Copy the records below word for word. Stop after the line that contains "The height and width of the screenshot is (2576, 277).".

SUPPLIED RECORDS:
┄┄┄┄┄┄

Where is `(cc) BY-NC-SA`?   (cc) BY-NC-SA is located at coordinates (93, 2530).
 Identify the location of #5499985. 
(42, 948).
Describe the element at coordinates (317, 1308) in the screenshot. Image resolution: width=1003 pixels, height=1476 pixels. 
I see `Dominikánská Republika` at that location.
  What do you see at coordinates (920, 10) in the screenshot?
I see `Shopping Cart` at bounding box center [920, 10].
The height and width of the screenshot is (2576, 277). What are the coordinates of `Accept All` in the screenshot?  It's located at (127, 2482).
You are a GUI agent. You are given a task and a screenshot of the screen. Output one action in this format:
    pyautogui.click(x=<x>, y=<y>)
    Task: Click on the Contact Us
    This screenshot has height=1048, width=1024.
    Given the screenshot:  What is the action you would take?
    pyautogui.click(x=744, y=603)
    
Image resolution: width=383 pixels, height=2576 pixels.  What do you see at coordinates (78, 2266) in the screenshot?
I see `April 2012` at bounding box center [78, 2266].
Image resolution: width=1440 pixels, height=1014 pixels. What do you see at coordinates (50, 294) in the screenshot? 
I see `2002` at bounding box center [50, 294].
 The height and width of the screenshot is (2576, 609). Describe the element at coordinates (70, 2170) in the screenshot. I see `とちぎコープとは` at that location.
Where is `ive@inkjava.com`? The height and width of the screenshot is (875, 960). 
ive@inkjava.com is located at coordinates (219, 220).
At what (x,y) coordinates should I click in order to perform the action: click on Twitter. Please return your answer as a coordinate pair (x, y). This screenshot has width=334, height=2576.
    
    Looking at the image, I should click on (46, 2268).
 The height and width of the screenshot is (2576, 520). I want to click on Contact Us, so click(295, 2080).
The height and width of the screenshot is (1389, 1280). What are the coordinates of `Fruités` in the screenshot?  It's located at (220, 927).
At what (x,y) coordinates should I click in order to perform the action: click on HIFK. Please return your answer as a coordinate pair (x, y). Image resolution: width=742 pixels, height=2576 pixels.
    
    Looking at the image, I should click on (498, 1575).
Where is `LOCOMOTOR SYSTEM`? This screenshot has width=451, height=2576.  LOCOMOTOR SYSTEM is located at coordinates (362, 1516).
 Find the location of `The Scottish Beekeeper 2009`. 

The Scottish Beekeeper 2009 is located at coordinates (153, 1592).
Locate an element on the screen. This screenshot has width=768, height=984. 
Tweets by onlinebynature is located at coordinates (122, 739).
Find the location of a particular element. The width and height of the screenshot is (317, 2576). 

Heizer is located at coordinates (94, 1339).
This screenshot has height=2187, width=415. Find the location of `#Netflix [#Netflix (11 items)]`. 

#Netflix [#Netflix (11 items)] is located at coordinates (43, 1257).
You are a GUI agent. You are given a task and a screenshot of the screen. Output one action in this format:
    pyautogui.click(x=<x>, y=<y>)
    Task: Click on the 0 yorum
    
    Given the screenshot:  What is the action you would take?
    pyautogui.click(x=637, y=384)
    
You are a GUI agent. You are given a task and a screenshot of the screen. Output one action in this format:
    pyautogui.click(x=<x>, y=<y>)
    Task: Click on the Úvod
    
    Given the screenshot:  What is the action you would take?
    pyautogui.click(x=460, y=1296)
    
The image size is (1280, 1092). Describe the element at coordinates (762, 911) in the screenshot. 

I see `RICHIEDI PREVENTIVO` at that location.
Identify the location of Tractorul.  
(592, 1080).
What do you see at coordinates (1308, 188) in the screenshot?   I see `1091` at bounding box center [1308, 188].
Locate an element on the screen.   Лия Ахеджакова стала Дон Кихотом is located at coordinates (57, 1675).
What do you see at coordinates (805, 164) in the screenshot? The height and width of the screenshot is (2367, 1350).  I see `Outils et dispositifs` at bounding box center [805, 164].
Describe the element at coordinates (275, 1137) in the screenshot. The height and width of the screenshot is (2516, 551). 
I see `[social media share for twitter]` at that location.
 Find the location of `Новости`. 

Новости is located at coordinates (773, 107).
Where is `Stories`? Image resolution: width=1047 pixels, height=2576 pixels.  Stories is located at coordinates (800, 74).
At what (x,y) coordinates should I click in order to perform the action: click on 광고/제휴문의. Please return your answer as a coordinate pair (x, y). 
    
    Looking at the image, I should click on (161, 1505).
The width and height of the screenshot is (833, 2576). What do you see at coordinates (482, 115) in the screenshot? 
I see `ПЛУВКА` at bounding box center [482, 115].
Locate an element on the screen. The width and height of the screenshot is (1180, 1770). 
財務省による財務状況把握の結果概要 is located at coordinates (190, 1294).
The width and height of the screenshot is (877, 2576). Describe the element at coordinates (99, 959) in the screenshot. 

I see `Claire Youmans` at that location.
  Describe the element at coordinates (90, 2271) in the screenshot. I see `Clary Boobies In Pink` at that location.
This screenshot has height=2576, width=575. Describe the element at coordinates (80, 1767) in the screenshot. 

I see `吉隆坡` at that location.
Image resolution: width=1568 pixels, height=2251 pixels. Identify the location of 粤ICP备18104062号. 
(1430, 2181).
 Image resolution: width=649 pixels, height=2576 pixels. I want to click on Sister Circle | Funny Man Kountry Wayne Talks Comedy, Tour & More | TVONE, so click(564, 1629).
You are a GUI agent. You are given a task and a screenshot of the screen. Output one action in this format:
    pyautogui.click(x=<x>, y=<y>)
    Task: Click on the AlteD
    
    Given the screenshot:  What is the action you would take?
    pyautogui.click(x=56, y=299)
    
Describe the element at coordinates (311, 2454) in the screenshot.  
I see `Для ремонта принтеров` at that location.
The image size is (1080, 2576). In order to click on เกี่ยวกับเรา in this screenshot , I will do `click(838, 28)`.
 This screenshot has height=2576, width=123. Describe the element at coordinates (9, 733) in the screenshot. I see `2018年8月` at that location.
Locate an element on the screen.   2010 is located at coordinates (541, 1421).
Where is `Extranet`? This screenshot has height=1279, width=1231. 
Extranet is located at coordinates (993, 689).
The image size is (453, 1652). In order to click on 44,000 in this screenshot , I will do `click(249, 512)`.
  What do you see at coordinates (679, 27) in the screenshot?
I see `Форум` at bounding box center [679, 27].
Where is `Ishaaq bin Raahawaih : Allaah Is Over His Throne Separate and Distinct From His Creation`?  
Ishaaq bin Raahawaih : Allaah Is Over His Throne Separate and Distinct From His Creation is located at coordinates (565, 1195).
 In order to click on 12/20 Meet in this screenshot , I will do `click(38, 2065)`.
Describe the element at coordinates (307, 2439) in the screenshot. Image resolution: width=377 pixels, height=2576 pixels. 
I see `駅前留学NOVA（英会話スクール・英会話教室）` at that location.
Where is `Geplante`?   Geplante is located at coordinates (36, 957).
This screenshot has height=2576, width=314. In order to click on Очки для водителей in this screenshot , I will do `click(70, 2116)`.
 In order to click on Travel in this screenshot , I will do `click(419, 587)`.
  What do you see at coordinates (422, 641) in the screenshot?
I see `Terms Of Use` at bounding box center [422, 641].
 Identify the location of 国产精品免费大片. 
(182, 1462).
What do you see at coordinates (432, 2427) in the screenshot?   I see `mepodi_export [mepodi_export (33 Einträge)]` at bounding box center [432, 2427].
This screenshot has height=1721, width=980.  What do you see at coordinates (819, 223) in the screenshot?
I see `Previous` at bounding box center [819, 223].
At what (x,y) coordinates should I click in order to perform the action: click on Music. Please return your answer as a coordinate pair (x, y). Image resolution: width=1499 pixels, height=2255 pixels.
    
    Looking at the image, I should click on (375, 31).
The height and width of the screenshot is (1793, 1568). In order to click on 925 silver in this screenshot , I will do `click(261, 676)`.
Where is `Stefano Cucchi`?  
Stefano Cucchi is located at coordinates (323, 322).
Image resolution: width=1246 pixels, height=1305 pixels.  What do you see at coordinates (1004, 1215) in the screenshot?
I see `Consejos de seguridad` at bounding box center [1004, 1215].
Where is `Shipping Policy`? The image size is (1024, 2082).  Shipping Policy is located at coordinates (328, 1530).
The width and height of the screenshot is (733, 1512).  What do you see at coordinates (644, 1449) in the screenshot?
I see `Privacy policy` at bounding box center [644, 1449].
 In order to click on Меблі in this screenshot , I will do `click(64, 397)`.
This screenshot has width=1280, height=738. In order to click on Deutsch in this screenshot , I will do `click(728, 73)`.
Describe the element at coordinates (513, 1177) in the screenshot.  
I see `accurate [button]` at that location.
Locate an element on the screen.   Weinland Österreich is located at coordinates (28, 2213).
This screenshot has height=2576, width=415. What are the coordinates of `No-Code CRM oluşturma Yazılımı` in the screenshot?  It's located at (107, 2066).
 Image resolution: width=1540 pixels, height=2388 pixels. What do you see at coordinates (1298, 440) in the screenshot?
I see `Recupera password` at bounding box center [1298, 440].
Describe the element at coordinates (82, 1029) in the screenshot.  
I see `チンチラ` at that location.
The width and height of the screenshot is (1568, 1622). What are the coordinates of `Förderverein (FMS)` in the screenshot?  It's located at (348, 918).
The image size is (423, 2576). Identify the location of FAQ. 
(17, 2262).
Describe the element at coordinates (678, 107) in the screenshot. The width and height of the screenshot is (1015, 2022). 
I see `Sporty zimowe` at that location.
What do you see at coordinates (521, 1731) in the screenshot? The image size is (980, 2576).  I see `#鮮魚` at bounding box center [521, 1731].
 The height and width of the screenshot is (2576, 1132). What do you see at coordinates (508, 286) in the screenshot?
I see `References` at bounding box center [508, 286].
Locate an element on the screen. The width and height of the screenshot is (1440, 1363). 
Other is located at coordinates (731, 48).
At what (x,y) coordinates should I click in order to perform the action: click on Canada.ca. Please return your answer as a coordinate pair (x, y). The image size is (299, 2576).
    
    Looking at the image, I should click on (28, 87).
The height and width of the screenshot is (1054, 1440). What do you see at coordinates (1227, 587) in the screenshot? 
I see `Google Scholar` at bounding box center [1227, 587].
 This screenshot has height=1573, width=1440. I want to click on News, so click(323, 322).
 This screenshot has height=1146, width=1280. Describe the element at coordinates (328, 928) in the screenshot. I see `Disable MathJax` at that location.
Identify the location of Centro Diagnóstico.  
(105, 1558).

┄┄┄┄┄┄

RESULT FOR THIS EXERCISE:
Where is `(cc) BY-NC-SA`?   (cc) BY-NC-SA is located at coordinates (93, 2530).
 Identify the location of #5499985. 
(42, 948).
Describe the element at coordinates (317, 1308) in the screenshot. Image resolution: width=1003 pixels, height=1476 pixels. 
I see `Dominikánská Republika` at that location.
  What do you see at coordinates (920, 10) in the screenshot?
I see `Shopping Cart` at bounding box center [920, 10].
The height and width of the screenshot is (2576, 277). What are the coordinates of `Accept All` in the screenshot?  It's located at (127, 2482).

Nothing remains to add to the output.